Anti-Pattern 2: "Complex First"

❌ Wrong: "The API must not support this feature with this model configuration"

✅ Right: "Let me first check if my API key is even loading correctly"

Anti-Pattern 3: "Assumption Stacking"

❌ Wrong:

// Assuming response.data exists
// Assuming it's a Buffer
// Assuming it's in the right format
fs.writeFileSync('output.wav', response.data);

✅ Right:

// Verify each assumption
console.log('data exists:', !!response.data);
console.log('data type:', typeof response.data);
console.log('is Buffer:', Buffer.isBuffer(response.data));
// [Then use data]

Anti-Pattern 4: "Trust the Summary"

❌ Wrong: User says "no error", assume there's no error

✅ Right: Execute code yourself, log everything, find the hidden error code

---

9. Speed Optimization: Parallel Diagnostics

Once you've identified multiple hypotheses, test them in parallel when possible.
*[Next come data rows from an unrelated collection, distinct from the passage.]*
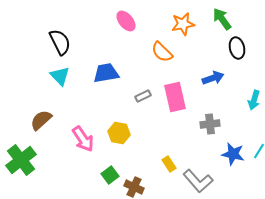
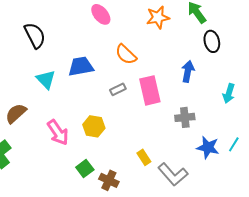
orange semicircle: (162, 52) -> (126, 54), moved
cyan triangle: (60, 76) -> (46, 79), moved
blue arrow: (213, 78) -> (188, 71), turned -60

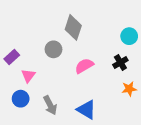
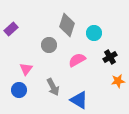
cyan circle: (129, 36) -> (94, 33), moved
purple rectangle: (12, 57) -> (11, 29), moved
gray arrow: (50, 105) -> (53, 87), moved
Pattern: Parallel Diagnostic Scripts

# Instead of running diagnostics sequentially:
node diagnose-config.js        # 5 seconds
node diagnose-api.js           # 10 seconds
node diagnose-data-format.js   # 5 seconds
# Total: 20 seconds sequential

# Run in parallel:
node diagnose-config.js &
node diagnose-api.js &
node diagnose-data-format.js &
wait
# Total: 10 seconds (limited by slowest)

Pattern: Multi-Hypothesis Test Script

// test-all-hypotheses.js
async function testAll() {
  const tests = [
    testConfigLoading,
    testAPIEndpoint,
    testDataFormat,
    testVersionCompatibility
  ];

  const results = await Promise.allSettled(
    tests.map(test => test().catch(e => ({ error: e })))
  );

  results.forEach((result, i) => {
    console.log(`\nTest ${i + 1}: ${tests[i].name}`);
    if (result.status === 'fulfilled') {
      console.log('✓ PASSED');
    } else {
      console.log('✗ FAILED:', result.reason);
    }
  });
}

---

Application to Error Troubleshooting

When using the error-troubleshooter skill:

1. Start with Occam's Razor: Always check configuration and environment issues first (90% of problems)
2. Create Diagnostic Scripts: Write minimal scripts to isolate variables
3. Compare with Working Examples: If it works somewhere else, find the differences
4. Never Assume Data Structure: Verify every layer explicitly
5. Rank Your Evidence: Tier 1 (direct verification) beats Tier 5 (speculation)
6. Execute First-Hand: Don't trust summaries, see the complete output yourself
7. Avoid Anti-Patterns: Diagnose first, fix second; simple first, complex later

This systematic approach leads to faster, more reliable problem resolution.